By Bridgette Borst Ombres
Imagine you’re driving hard to bring the development of a new campaign across the finish line when your team just learns the client’s business goal has changed – a surprising, unwelcome twist on a Friday afternoon that squashes any weekend plans.
There is one team member who jumps right in with solutions, eager to recommend a new course of action while another individual starts asking questions.
Ever think the first person to come up with fresh, new ideas is the smartest in the room – or the leader of the group?
I’m going to let the cat out of the bag.
Next time you’re in a group setting, sit back and watch the people who lead with questions instead of answers. It’s one of the tell-tale signs of a leader.
As we start to unpack leadership in this post, I’ll start by admitting that early on in my career there was a time I believed “boss” equaled leader. The corner office. Expensive car. Fancy title.
Don’t get me wrong – a boss can be a leader, but not necessarily. A leader could be the person sitting next to you who shares your stapler. Most of us have been in situations where the real leader of a team or even a whole organization, is not the boss. Someone else is. Leadership has nothing to do with age, a job title or one’s position in the hierarchy of an organization.
A decade later as a communications professional, I’ve reported directly to and worked with CEOs; done a fair amount of traveling for business; managed teams and met a lot of great people both in PR and across other industries.
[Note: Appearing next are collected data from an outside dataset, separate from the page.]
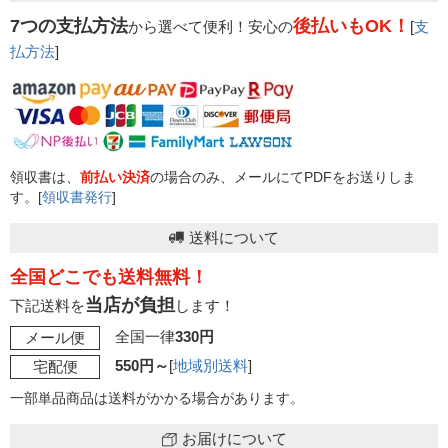
7つの支払方法
後払いもOK！
から選べて便利！安心の
[
支
払方法
]
領収書は、
前払い決済
の場合のみ、メールにてPDFをお送りしま
す。[
領収書発行
]
送料について
全国どこでも送料無料！
当店が負担
下記送料を
します！
全国一律
330円
メール便
550円～
[
地域別送料
]
宅配便
一部単品商品は送料がかかる場合があります。
お届けについて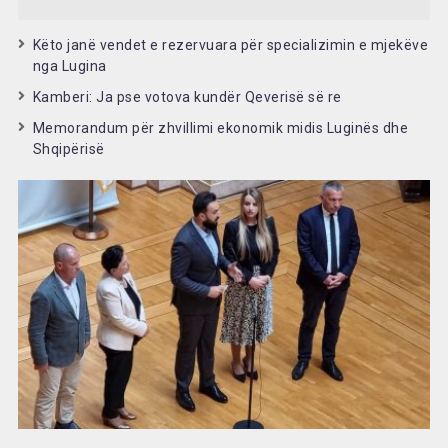
Këto janë vendet e rezervuara për specializimin e mjekëve
nga Lugina
Kamberi: Ja pse votova kundër Qeverisë së re
Memorandum për zhvillimi ekonomik midis Luginës dhe
Shqipërisë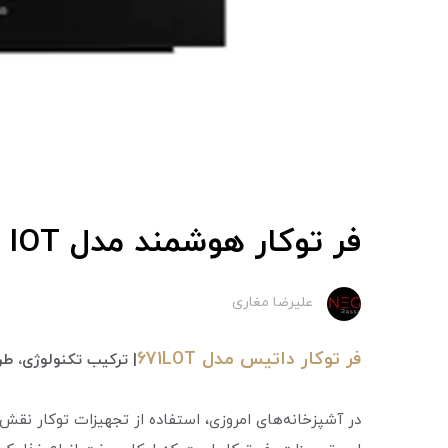
فر توکار هوشمند‌‌ مدل DF-671 IOT داتیس
علیرضا مغاری
فر توکار داتیس مدل 671LOT
| ترکیب تکنولوژی، ط
در آشپزخانه‌های امروزی، استفاده از تجهیزات توکار نقش م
Based on my mashup of experiences in the workplace, here’s what I can tell you about leadership:
People may respect the boss but everyone loves the leader.
That’s because they are skilled at emotional intelligence. They practice humility and they are positive and approachable. This guy right here is a model for just that – not to mention, he’s one of PR’s finest.
Great leaders pass the credit and take the blame.
This means when you win the RFP – the leader gives a little more kudos to the team than earned and when an ad falls flat, accepts a bit more of the responsibility than deserved.
Leaders are masters of effective communication.
Learning to communicate effectively is one of the most important life skills and it’s especially critical in public relations.
If you want to lead well, begin with the end in mind.
That’s called vision.
“Seek first to understand, then to be understood.” – Steven Covey
Excellent leaders work hard to understand the other person’s perspective. A lot of people listen with the intent to reply, not understand. Don’t pretend to be listening and enter the conversation only to get your point across.
Leaders act like winners before they start winning.
Remember that confident, talented kid in your theater class who is now on Broadway or the super-driven, recent grad who started as a marketing assistant and is now the CMO of a Fortune 100 company? Leaders start with having the right mindset.
While leadership can be defined in many ways – to me, the legendary John C. Maxwell says it best: “Leadership is influence – nothing more, nothing less.”
Think Gandhi. The single most important part of the Indian freedom struggle against colonial rule.
MLK, a visionary whose tireless and inspirational work to advance the civil rights movement in the United States continues to live today.
Mother Theresa: Nobel Peace Prize winner and humanitarian who fought for the rights of the sick and helpless.
Looking back at historic leaders, some have brought peace to troubled lands while others have even strewn corruption. Regardless, the one thing they all have in common is the power to influence people. It’s having the ability to turn vision into reality.
Contrary to my recent-grad viewpoint years ago, a boss is simply a person who is in charge of the workplace. It’s an individual who is focused on process, but not always people.
As I put the pen down on this leadership post, I’ll leave you with this –
“If your actions inspire others to dream more, learn more, do more, become more, you are a leader,” John Quincy Adams.
Bridgette Borst Ombres is a former television news reporter turned PR and marketing professional with a decade of experience working in the communications field across agency, corporate and nonprofit sectors. Bridgette is the director of marketing and communications at a tech company in Pittsburgh and also consults for a variety of businesses.
She is a member of PRSA Pittsburgh, serves on the TEDxPittsburgh committee, the co-founder of Not Your Mama’s Book Club and volunteers as a mentor at both of her alma maters.